Sunday, June 17, 2012

Singapore - Hospital infections add up to higher costs for patients

UP to one in seven hospital patients in Singapore picks up an infection on the ward, doctors say. The bugs leave them needing extra treatment or longer stays, and sometimes even prove fatal.

They also hurt patients financially. About half of those with severe infections catch “antimicrobial-resistant” strains that have the power to resist multiple drugs, a recently published study shows.

It means they could end up paying around S$150 (RM373) to S$200 (RM497) a day for medication, or thousands of dollars more for their treatment.

“Antimicrobial infections are becoming ever more important,” said the study’s principal author Dr Hsu Li Yang.

His research quoted international figures showing that between 5% and 15% of hospital patients catch infections during their stay. According to the World Health Organisation, those in South-East Asia are at the upper end of the range.

Dr Hsu’s study was carried out at the Singa-pore General Hospital and Tan Tock Seng Hos­pital. It found 675 patients with blood infected by hospital-acquired bugs between January 2007 and July 2009. One in six of them died.

Patients who caught the drug-resistant infections were no more likely to die than those with the other types.
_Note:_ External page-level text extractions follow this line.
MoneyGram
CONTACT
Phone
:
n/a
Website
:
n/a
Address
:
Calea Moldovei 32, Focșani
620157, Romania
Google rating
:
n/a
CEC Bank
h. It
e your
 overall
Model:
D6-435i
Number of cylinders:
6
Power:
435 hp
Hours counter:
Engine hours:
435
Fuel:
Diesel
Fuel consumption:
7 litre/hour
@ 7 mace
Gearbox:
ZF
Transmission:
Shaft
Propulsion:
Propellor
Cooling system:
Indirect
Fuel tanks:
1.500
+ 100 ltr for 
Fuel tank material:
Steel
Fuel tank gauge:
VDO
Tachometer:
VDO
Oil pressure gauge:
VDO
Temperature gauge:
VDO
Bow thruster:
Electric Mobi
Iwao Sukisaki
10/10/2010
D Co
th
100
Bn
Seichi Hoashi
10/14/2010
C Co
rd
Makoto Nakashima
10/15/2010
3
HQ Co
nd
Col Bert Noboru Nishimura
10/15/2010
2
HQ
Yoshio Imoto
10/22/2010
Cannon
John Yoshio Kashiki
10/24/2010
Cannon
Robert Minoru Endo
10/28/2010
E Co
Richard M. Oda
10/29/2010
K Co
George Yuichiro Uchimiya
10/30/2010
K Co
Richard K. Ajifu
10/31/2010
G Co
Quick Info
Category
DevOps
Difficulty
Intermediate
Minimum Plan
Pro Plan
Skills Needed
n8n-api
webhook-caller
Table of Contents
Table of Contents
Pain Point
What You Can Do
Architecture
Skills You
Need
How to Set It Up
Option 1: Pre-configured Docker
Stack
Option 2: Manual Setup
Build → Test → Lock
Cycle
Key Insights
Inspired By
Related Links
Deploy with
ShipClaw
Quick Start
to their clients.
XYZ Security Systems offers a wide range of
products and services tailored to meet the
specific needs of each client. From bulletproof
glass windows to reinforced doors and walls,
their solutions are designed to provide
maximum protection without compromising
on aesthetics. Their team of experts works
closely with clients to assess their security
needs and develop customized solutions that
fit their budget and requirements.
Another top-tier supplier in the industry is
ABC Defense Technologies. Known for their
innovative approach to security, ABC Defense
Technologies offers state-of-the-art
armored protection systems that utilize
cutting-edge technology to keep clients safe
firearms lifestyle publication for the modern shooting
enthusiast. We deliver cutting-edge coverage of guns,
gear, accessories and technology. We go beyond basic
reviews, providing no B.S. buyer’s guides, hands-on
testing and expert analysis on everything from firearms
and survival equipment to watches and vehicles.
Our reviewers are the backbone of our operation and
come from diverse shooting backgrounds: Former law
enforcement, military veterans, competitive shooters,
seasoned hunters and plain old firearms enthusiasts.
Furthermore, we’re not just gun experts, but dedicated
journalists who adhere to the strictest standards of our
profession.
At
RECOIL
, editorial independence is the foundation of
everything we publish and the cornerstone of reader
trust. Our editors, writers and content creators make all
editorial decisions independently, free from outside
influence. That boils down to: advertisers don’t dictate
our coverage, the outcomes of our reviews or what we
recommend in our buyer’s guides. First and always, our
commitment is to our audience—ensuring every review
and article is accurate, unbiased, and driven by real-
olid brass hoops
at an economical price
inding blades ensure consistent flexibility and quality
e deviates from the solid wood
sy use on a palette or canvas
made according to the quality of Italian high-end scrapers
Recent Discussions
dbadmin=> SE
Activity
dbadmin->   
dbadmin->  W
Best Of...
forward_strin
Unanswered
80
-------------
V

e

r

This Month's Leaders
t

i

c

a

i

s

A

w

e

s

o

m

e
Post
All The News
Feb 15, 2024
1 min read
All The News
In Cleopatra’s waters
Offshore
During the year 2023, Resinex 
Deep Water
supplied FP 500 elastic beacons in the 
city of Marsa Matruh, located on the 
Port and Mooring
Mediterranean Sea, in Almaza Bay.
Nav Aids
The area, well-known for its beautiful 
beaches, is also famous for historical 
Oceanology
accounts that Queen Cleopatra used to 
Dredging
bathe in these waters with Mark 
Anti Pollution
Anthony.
However, they ended up staying in hospital for about six days longer and paid far more for their treatment.

Their median bill was S$8,639 (RM21,490) higher than if they had been infected by a normal bug.

In some cases, they might need to be on antibiotics for as long as six weeks, said Dr Hsu, who is director of the Centre for Infec­tious Disease Epidemiology and Research at the Saw Swee Hock School of Public Health.

By contrast, those who catch non-drug-resistant infections face a lighter financial burden, with medication costing around S$10 (RM25) to S$15 (RM37) a day.

The study looked only at gram-negative bacteria, which account for more than two-thirds of hospital-acquired infections.

Some of its results were published last month in the journal of the Singapore Acade­my of Medicine.